** Information shown follows **

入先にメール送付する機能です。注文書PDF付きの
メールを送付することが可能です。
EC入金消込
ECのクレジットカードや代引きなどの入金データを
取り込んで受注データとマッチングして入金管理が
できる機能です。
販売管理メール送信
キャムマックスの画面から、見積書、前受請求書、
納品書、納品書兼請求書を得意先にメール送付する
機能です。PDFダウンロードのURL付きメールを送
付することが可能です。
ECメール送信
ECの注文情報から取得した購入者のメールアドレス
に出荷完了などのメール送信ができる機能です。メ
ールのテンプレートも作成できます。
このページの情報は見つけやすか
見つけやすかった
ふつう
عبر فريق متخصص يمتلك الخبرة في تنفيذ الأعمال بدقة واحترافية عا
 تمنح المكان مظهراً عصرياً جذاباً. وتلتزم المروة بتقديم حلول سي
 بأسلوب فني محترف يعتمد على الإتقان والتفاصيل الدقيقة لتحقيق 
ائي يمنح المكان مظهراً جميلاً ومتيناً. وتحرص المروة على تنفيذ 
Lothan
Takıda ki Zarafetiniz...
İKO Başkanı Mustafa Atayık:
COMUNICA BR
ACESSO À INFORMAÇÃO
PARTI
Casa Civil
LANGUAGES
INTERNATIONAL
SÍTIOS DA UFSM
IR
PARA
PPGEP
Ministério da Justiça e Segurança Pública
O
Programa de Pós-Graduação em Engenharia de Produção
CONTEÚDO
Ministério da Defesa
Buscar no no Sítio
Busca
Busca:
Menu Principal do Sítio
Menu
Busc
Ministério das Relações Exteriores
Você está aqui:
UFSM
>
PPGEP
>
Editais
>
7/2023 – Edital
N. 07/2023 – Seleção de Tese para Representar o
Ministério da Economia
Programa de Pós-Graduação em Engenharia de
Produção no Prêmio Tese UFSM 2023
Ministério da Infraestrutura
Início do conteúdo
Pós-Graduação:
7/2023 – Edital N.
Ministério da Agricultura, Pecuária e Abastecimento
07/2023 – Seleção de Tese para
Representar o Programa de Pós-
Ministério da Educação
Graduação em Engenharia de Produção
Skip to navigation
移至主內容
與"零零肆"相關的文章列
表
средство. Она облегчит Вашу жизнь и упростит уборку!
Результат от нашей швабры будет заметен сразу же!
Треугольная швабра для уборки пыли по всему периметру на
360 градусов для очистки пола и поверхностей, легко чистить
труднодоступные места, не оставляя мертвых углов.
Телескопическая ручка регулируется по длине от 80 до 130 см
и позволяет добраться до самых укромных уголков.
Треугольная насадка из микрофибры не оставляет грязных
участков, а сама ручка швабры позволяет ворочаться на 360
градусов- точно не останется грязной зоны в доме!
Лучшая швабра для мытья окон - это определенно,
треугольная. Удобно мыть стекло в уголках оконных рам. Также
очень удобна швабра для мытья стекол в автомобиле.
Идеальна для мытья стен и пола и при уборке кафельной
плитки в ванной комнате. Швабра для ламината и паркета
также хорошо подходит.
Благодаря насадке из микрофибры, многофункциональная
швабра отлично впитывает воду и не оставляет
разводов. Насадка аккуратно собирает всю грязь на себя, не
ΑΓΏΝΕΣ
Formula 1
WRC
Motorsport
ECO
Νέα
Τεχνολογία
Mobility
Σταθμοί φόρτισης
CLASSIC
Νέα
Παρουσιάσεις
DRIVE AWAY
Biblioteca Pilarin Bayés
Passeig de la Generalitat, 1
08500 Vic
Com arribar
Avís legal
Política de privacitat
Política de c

** End of Information shown **

[Brief]: Copy the records exactly.

[Solution for this task]:
入先にメール送付する機能です。注文書PDF付きの
メールを送付することが可能です。
EC入金消込
ECのクレジットカードや代引きなどの入金データを
取り込んで受注データとマッチングして入金管理が
できる機能です。
販売管理メール送信
キャムマックスの画面から、見積書、前受請求書、
納品書、納品書兼請求書を得意先にメール送付する
機能です。PDFダウンロードのURL付きメールを送
付することが可能です。
ECメール送信
ECの注文情報から取得した購入者のメールアドレス
に出荷完了などのメール送信ができる機能です。メ
ールのテンプレートも作成できます。
このページの情報は見つけやすか
見つけやすかった
ふつう
عبر فريق متخصص يمتلك الخبرة في تنفيذ الأعمال بدقة واحترافية عا
 تمنح المكان مظهراً عصرياً جذاباً. وتلتزم المروة بتقديم حلول سي
 بأسلوب فني محترف يعتمد على الإتقان والتفاصيل الدقيقة لتحقيق 
ائي يمنح المكان مظهراً جميلاً ومتيناً. وتحرص المروة على تنفيذ 
Lothan
Takıda ki Zarafetiniz...
İKO Başkanı Mustafa Atayık:
COMUNICA BR
ACESSO À INFORMAÇÃO
PARTI
Casa Civil
LANGUAGES
INTERNATIONAL
SÍTIOS DA UFSM
IR
PARA
PPGEP
Ministério da Justiça e Segurança Pública
O
Programa de Pós-Graduação em Engenharia de Produção
CONTEÚDO
Ministério da Defesa
Buscar no no Sítio
Busca
Busca:
Menu Principal do Sítio
Menu
Busc
Ministério das Relações Exteriores
Você está aqui:
UFSM
>
PPGEP
>
Editais
>
7/2023 – Edital
N. 07/2023 – Seleção de Tese para Representar o
Ministério da Economia
Programa de Pós-Graduação em Engenharia de
Produção no Prêmio Tese UFSM 2023
Ministério da Infraestrutura
Início do conteúdo
Pós-Graduação:
7/2023 – Edital N.
Ministério da Agricultura, Pecuária e Abastecimento
07/2023 – Seleção de Tese para
Representar o Programa de Pós-
Ministério da Educação
Graduação em Engenharia de Produção
Skip to navigation
移至主內容
與"零零肆"相關的文章列
表
средство. Она облегчит Вашу жизнь и упростит уборку!
Результат от нашей швабры будет заметен сразу же!
Треугольная швабра для уборки пыли по всему периметру на
360 градусов для очистки пола и поверхностей, легко чистить
труднодоступные места, не оставляя мертвых углов.
Телескопическая ручка регулируется по длине от 80 до 130 см
и позволяет добраться до самых укромных уголков.
Треугольная насадка из микрофибры не оставляет грязных
участков, а сама ручка швабры позволяет ворочаться на 360
градусов- точно не останется грязной зоны в доме!
Лучшая швабра для мытья окон - это определенно,
треугольная. Удобно мыть стекло в уголках оконных рам. Также
очень удобна швабра для мытья стекол в автомобиле.
Идеальна для мытья стен и пола и при уборке кафельной
плитки в ванной комнате. Швабра для ламината и паркета
также хорошо подходит.
Благодаря насадке из микрофибры, многофункциональная
швабра отлично впитывает воду и не оставляет
разводов. Насадка аккуратно собирает всю грязь на себя, не
ΑΓΏΝΕΣ
Formula 1
WRC
Motorsport
ECO
Νέα
Τεχνολογία
Mobility
Σταθμοί φόρτισης
CLASSIC
Νέα
Παρουσιάσεις
DRIVE AWAY
Biblioteca Pilarin Bayés
Passeig de la Generalitat, 1
08500 Vic
Com arribar
Avís legal
Política de privacitat
Política de c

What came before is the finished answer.